Task:
Please transcribe every record below exactly, leaving out the pictures.

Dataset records
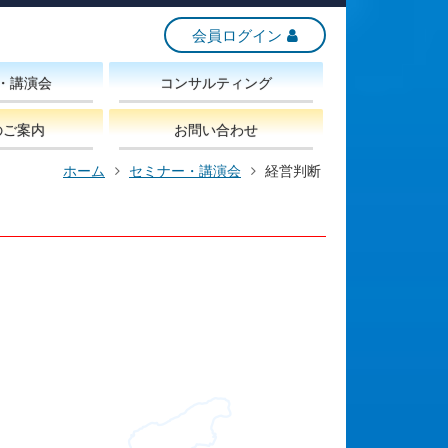
会員ログイン
・講演会
コンサルティング
のご案内
お問い合わせ
ホーム
セミナー・講演会
経営判断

Worked solution:
会員ログイン
・講演会
コンサルティング
のご案内
お問い合わせ
ホーム
セミナー・講演会
経営判断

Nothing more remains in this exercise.